Microfluidic Diffusion Sizing Applied to the Study of Natural Products and Extracts That Modulate the SARS-CoV-2 Spike RBD/ACE2 Interaction
Jason Fauquet, Julie Carette, Pierre Duez, Jiuliang Zhang, Amandine Nachtergael
Molecules, doi:10.3390/molecules28248072
The interaction between SARS-CoV-2 spike RBD and ACE2 proteins is a crucial step for host cell infection by the virus. Without it, the entire virion entrance mechanism is compromised. The aim of this study was to evaluate the capacity of various natural product classes, including flavonoids, anthraquinones, saponins, ivermectin, chloroquine, and erythromycin, to modulate this interaction. To accomplish this, we applied a recently developed a microfluidic diffusional sizing (MDS) technique that allows us to probe protein-protein interactions via measurements of the hydrodynamic radius (R h ) and dissociation constant (K D ); the evolution of R h is monitored in the presence of increasing concentrations of the partner protein (ACE2); and the K D is determined through a binding curve experimental design. In a second time, with the protein partners present in equimolar amounts, the R h of the protein complex was measured in the presence of different natural products. Five of the nine natural products/extracts tested were found to modulate the formation of the protein complex. A methanol extract of Chenopodium quinoa Willd bitter seed husks (50 µg/mL; bisdesmoside saponins) and the flavonoid naringenin (1 µM) were particularly effective. This rapid selection of effective modulators will allow us to better understand agents that may prevent SARS-CoV-2 infection.

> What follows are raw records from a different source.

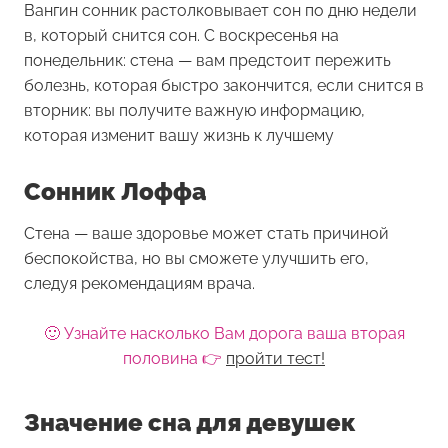
Вангин сонник растолковывает сон по дню недели
в, который снится сон. С воскресенья на
понедельник: стена — вам предстоит пережить
болезнь, которая быстро закончится, если снится в
вторник: вы получите важную информацию,
которая изменит вашу жизнь к лучшему
Сонник Лоффа
Стена — ваше здоровье может стать причиной
беспокойства, но вы сможете улучшить его,
следуя рекомендациям врача.
🙂 Узнайте насколько Вам дорога ваша вторая
половина 👉
пройти тест!
Значение сна для девушек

Author Contributions: Conceptualization, P.D. and A.N.; methodology, J.F.; investigation, J.F. and J.C.; resources, Laboratory of Pharmacognosy and Therapeutic chemistry form UMONS; data curation, J.F.; Visualization, J.Z., writing-original draft preparation, J.C.; writing-review and editing, J.C., A.N., J.F. and P.D. All authors have read and agreed to the published version of the manuscript. Funding: This work was partly supported by Wallonie-Bruxelles International through the project Wallonie-Bruxelles/China (MOST) "Anti-inflammatory herbal medicines and their active components to fight the cytokine storm associated with COVID-19 diseases (TCM-Cyt)". This work was supported by the Fonds pour la Recherche Scientifique FNRS under grant N • CDR J.0058.21 "PlasmLip", which contributed to the acquisition of the fluidity instrument. Veronica Taco is warmly thanked for her analysis of the Chenopodium quinoa husk extract and for giving us access to this sample; Veronica Taco is a scholarship holder from the Académie de Recherche et d'Enseignement Supérieur (ARES, Belgium). This work was also supported by the National Key R&D Program of China, 2021YFE0194000. Institutional Review Board Statement: Not applicable. Informed Consent Statement: Not applicable.
Conflicts of Interest: The authors declare no conflict of interest. The funders had no role in the design of the study; in the collection, analyses, or interpretation of data; in the writing of the..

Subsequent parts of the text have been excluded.